There are alternative ways in which myxomatosis may have reached the British Isles. The most obvious explanations are the introduction of infected rabbits and the deliberate infection of native animals, but there is no evidence to support these ideas.

Virus-infected rabbit fleas carried by birds are a remote possibility. But by far the most convincing explanation is that the mosquitoes were carried by the wind, as outlined by Robert Sellers, former director of the Animal Virus Research Institute at Pirbright in Surrey. A few years ago, he used Meteorological Office data to establish that the virus was most likely carried by mosquitoes from the departements of Nord, Pas de Calais and Somme. The distance was 120-160km (70-100 miles) and the journey time 6 1/2 to 8 1/2 hours.

Although myxomatosis arrived in the UK by accident, it had the same dramatic effect here as in those countries where the virus was deliberately introduced. After its overnight flight into Kent, it destroyed about 99 per cent of the rabbit population throughout the country. Subsequent events, however, provided lessons about employing 'biological control' - the use of naturally occurring microbes to combat agricultural pests.

When applied to insects, biological control has clear advantages over chemical pesticides, which may persist in the environment and have harmful side-effects. Yet its eventual success can be less conclusive than expected.

Our knowledge of myxomatosis dates from just before the turn of the century, when an Italian microbiologist, Guiseppi Sanarelli, established a public health laboratory in Montevideo, at the invitation of the Uruguayan government.
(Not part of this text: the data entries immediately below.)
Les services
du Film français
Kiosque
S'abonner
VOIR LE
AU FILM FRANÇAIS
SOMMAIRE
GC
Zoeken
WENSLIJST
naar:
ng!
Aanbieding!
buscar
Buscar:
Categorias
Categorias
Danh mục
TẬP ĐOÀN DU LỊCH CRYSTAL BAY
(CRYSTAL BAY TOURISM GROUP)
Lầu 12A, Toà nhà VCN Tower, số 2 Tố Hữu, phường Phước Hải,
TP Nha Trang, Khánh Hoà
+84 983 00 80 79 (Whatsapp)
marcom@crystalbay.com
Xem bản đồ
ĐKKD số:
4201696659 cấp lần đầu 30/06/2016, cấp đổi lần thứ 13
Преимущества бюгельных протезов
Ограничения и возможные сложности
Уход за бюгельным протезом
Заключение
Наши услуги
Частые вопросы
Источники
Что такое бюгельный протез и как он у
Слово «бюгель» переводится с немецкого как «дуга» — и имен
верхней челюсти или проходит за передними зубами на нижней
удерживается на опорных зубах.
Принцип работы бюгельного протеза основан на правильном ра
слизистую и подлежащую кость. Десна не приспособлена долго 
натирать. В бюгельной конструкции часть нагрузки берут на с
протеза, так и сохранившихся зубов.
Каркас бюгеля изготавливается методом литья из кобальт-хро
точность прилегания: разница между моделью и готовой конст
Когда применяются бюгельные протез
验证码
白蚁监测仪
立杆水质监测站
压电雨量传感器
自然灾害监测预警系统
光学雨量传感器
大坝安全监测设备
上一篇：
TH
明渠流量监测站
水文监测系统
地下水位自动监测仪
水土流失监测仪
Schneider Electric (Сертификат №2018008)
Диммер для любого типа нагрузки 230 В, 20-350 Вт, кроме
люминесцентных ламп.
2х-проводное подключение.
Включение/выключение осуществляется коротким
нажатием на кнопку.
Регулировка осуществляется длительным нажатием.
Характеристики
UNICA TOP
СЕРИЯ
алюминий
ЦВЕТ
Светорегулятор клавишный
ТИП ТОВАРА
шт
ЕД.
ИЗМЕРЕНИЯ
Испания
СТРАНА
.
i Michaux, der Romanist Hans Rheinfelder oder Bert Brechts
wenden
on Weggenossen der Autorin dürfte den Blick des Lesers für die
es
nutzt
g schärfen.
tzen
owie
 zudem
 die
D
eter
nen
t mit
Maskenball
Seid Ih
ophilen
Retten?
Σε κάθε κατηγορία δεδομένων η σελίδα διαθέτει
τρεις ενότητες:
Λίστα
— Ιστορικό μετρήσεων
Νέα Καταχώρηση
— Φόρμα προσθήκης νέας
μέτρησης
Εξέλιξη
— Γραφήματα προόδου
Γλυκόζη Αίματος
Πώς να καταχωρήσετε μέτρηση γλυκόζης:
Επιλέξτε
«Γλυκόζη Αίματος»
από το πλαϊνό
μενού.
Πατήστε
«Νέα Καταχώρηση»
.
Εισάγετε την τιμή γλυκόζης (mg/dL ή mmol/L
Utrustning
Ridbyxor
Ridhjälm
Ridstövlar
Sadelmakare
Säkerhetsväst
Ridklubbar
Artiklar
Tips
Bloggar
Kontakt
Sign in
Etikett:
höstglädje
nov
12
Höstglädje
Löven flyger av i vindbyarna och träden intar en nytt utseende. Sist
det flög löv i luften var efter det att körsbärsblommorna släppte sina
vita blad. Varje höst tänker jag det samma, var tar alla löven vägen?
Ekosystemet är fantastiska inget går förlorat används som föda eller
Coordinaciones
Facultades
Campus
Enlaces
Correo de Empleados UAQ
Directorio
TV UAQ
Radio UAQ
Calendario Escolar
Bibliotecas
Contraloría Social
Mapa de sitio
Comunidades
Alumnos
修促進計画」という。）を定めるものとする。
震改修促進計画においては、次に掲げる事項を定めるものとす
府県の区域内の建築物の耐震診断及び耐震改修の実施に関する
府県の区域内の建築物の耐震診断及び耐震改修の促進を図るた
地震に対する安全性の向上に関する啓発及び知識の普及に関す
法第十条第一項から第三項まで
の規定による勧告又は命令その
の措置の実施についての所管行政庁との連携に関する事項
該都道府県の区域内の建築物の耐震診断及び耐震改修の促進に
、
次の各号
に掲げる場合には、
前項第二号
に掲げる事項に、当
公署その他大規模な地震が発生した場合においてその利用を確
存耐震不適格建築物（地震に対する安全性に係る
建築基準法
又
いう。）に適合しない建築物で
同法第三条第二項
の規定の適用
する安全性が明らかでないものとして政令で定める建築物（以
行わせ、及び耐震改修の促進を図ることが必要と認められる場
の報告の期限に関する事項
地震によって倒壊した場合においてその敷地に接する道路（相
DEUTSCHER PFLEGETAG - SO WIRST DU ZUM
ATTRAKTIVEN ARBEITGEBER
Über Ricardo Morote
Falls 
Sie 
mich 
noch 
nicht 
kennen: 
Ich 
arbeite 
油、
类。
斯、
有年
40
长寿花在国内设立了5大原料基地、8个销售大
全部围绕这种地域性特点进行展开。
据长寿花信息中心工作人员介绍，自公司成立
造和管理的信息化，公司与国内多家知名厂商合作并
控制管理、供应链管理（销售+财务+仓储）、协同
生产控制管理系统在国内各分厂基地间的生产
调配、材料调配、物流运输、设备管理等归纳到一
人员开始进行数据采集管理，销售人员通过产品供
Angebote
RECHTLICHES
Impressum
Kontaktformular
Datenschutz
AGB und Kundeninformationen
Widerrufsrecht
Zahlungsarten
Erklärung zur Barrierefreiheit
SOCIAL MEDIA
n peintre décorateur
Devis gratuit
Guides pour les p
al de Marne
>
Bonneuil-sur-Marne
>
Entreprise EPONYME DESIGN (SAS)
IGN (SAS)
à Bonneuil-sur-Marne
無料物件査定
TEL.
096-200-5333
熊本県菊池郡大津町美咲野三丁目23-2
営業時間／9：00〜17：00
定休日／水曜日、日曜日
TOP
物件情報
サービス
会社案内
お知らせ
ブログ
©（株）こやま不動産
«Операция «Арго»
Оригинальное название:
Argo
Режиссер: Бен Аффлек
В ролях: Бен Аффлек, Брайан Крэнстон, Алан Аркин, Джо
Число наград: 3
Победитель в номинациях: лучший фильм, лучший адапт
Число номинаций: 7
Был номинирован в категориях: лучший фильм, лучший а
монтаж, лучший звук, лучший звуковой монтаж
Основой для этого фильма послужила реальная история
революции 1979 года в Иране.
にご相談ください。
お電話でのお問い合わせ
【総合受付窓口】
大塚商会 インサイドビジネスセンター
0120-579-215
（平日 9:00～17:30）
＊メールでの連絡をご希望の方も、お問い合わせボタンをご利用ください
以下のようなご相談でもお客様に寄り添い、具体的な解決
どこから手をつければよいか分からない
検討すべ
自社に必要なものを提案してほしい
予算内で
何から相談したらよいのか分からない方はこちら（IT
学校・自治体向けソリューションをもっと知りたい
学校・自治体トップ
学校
The following year the rabbits he had taken with him (to prepare batches of serum containing antibodies against a broad range of infectious agents) died of a ghastly and extremely infectious disease. The infection, then unknown in Europe but presumably acquired from local rabbits, was myxomatosis.

In 1950, Australian agriculturalists released infected rabbits in the Murray Valley in an attempt to cull the European wild rabbit that had become a major pest. The splendid weather that summer and over the following two years provided excellent conditions for mosquitoes to breed and travel, and myxomatosis spread rapidly - with awesome consequences. Millions of rabbits - about four-fifths of those in south-eastern Australia - perished.

When myxomatosis was introduced to France, the epidemic developed at a similar furious pace, not only reaching the UK in little more than a year but also moving rapidly through Belgium, Luxembourg, Germany, Spain and the Netherlands. Yet by the early Seventies, Britain's rabbit population was increasing once more, and had again become an important factor in agricultural economics. In Australia, although most summers see a myxomatosis outbreak, the disease now has only minor significance in regulating rabbit numbers.

The principal explanation for these changes is a classical piece of Darwinism. In the midst of those massive epidemics, tiny numbers of rabbits displayed some measure of resistance to the virus. They survived, and as they bred from year to year, rabbit populations began to grow again.

Less predictable were corresponding changes in the virus. At first the deliberately released strains lost much of their virulence, as their hosts died off, and the resulting milder varieties killed far smaller proportions of rabbits. More recently, the virulence of the virus has increased in response to the high degree of resistance among animals that have survived.

Biological control can be catastrophically effective. But in the long term, its value may decline rapidly unless there is a sophisticated understanding from the outset of the interplay between a pest and its parasite, and their prospects of evolutionary change are much better understood.

Four decades after myxomatosis was unleashed on the rabbits of Europe, such a repugnant disease will probably never again be deployed for such a purpose. Or will it?